READY FOR ACCELERATION

READY FOR ACCELERATION

TA News Bureau

The stunning electoral victory of Prime Minister Narendra Modi augurs well for the Indian economy, including the automobile and tyre industry as economic reforms are expected to get further traction under stable governance.

“There is indeed an optimistic wave sweeping around the result of the recently concluded elections. We expect more reforms to come up in the infrastructure segment leading to better mobility between tier 2 and 3 towns,” says Jayasree Ram, a top research analyst with Karvy Financial Services.

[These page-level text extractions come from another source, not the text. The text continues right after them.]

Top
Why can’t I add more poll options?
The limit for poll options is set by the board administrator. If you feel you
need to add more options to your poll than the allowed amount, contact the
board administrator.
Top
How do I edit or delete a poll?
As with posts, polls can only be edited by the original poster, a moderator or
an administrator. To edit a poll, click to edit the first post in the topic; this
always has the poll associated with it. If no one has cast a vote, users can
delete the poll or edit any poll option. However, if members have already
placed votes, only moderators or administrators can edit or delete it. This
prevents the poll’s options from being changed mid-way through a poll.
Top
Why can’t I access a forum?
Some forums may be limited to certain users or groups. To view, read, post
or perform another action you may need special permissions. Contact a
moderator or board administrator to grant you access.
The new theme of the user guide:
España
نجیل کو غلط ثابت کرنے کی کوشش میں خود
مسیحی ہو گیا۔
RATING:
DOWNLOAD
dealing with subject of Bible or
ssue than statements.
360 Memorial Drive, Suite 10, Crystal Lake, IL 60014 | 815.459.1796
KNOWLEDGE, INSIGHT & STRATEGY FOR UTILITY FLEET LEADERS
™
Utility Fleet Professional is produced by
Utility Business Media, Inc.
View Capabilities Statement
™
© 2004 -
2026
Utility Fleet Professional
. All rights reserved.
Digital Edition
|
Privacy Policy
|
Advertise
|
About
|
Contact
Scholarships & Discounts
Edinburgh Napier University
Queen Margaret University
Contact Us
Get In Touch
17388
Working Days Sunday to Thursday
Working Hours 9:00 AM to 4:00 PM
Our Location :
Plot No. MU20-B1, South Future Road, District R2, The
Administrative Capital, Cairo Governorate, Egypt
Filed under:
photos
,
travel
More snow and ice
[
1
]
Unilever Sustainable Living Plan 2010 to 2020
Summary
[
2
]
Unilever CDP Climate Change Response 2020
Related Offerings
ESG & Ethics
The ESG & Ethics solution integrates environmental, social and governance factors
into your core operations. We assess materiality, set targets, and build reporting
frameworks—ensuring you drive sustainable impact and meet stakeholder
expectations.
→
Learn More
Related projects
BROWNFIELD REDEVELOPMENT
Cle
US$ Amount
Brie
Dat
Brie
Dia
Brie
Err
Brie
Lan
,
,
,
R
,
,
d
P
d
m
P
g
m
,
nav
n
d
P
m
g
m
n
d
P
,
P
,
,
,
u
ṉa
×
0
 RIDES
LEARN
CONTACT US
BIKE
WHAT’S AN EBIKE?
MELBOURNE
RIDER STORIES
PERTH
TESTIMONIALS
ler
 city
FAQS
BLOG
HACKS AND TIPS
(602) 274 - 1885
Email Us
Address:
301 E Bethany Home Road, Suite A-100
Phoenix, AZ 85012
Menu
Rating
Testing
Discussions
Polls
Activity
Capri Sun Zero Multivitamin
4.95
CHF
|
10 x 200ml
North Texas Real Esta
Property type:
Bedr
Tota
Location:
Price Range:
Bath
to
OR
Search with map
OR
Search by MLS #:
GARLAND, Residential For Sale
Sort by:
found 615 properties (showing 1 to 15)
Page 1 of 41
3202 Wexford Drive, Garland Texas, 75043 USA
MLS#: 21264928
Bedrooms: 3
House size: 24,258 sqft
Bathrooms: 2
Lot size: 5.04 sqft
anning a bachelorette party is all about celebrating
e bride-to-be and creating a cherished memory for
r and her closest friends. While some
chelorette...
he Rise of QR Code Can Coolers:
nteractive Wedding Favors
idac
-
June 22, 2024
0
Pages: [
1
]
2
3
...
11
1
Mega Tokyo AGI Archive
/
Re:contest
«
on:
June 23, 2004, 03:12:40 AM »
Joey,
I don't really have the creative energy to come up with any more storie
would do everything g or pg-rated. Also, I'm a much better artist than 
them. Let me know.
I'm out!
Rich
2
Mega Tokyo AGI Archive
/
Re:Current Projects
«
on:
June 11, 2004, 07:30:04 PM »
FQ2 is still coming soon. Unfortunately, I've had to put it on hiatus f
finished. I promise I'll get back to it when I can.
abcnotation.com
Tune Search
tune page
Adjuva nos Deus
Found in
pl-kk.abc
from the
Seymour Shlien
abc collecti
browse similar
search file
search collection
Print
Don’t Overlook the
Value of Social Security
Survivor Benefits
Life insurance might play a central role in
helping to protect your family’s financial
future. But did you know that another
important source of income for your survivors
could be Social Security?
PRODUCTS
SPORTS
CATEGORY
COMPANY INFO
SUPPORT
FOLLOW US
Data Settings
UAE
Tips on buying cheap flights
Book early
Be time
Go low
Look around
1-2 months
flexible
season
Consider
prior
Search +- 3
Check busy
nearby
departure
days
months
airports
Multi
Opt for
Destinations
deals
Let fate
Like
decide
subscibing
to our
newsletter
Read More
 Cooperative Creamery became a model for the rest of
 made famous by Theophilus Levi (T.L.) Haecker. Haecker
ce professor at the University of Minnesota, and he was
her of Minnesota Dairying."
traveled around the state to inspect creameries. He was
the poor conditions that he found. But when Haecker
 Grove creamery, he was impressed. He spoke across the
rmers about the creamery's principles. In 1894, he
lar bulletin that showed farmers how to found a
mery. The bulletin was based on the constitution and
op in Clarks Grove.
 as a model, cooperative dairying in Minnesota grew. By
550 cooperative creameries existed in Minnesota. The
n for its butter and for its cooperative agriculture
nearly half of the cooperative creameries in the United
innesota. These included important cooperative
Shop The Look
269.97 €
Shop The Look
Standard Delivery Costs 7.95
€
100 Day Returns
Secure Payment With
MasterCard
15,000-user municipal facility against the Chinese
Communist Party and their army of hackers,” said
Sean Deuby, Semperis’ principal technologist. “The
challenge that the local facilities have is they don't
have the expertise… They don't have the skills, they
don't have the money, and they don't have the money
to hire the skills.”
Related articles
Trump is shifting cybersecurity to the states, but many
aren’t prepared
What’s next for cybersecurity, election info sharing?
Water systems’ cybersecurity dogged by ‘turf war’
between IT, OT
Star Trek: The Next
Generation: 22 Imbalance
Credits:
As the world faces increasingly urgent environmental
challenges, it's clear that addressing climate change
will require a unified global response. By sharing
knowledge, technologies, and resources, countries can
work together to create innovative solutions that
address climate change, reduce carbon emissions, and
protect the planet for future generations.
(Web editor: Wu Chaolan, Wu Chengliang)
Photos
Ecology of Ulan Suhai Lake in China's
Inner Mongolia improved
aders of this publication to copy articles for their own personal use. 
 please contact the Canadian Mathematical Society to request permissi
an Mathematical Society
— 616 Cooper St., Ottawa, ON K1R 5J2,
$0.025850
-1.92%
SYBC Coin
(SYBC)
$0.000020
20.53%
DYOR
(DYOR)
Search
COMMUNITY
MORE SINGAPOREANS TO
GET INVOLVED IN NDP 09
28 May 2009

The economic environment is set to become more conducive to growth. This is likely to help improve automobile sales on account of higher road connectivity that will eventually drive tyre sales as well. The main reason for her to see better trend in the tyre industry is the higher replacement demand.

An engineer by training, Ram has an MBA in finance from Cardiff and she is focused on financial and market analysis. Her research shows that the Indian tyre manufacturers are set to see better times in the next two years.

“Tyre sales are predominantly driven by the replacement demand,” she points out. Considering that the domestic automobile sales have increased by 7% Year-on-Year (YoY) during the financial year (FY) 17 and 14% YoY during FY18, is an indication of a higher sample of vehicles running which is likely to be due for tyre replacement.

“However, the current demand scenario for tyres looks bleak but it is expected to revive during the next 3-4 months,” she says

Regarding the impact on Indian tyre makers of the imposition of anti-dumping duty on truck and bus radial tyres from China, Ram says it has certainly benefitted and this will continue to be an advantage for Indian manufacturers.

In fact, the key tyre producers are expanding capacities to take advantage of the favourable emerging market conditions. Still, pricing is quite critical for the industry and it mostly likely to follow a Kinked Demand curve. This curve theory is a term regarding oligopoly and monopolistic competition.

Capacity expansion

Competition has certainly benefitted the tyre makers and it will continue to be an advantage for them. In fact, key tyre manufacturers are expanding capacities to take advantage of the emerging positive trends.

Commenting on reports that in the past few months there has been a slowdown in the automobile sector due to credit crunch, higher fuel costs etc, she said it is in fact difficult to forecast when exactly the higher growth impulses would return to the tyre and automobile sectors.

However, the situation is set to improve when the new government comes out with a new economic policy formulation. Furthermore, the automobile sector is undergoing a change on the back of the upcoming BS VI transition norms.

Ram, however, does not expect any direct impact on the tyre industry following the implementation of Bharat Stage norms to reduce vehicular emissions by the end of Financial Year 2020.

She thinks the increasing emphasis on electric vehicles is also likely to bring about a shift in customer preference (more likely if the government subsidizes electric vehicles).

So, all these factors have initially led to some uncertainty in the automobile sector. Anyways, demand for tyres will eventually follow suit when the industry picks up.

Regarding the major challenges facing the Indian tyre companies in terms of pricing of raw materials such as natural and synthetic rubber, steel cord etc, it is the price fluctuations of these raw materials that add to uncertainty.

“Most of the listed Indian tyre manufacturers have a relatively higher standard deviation in the stock price indicating high volatility. This is primarily due to fluctuating raw material prices and also factors such as how best a tyre maker could pass on these costs to the end consumer.”

Since most of the manufacturers are net importers of raw materials, foreign exchange fluctuations also impact profitability in addition to commodity prices. However, manufacturers with an export presence may benefit from being hedged both ways.

Therefore, higher profitability can be achieved during lower commodity cycles considering other things constant.

Product innovation

Product design and innovation are key factors that would impact the tyre industry following government’s decision to accelerate electrification of the mobility sector by 2030.

While auto parts (especially engine components) is likely to be altered or replaced as electrification of vehicles picks up, tyres are here to stay.

“However, the impact, whether positive or negative, will be determined by the current market scenario during that time,” says Ram.

“In addition to this, customization of tyre design to suit specific model may be introduced. So, this falls under product design and innovation.”

Technological innovation in tyres is actively being implemented by most of the manufacturers, such as improved rolling resistance, RFID etc.

She says the stiff competition from multinational tyre companies has helped trigger more investments in R&D by Indian tyre companies to improve quality and fuel efficiency.

“Companies are striving to achieve better cost optimization through product innovation. The average R&D spend is about 2% of the revenue,” she points out.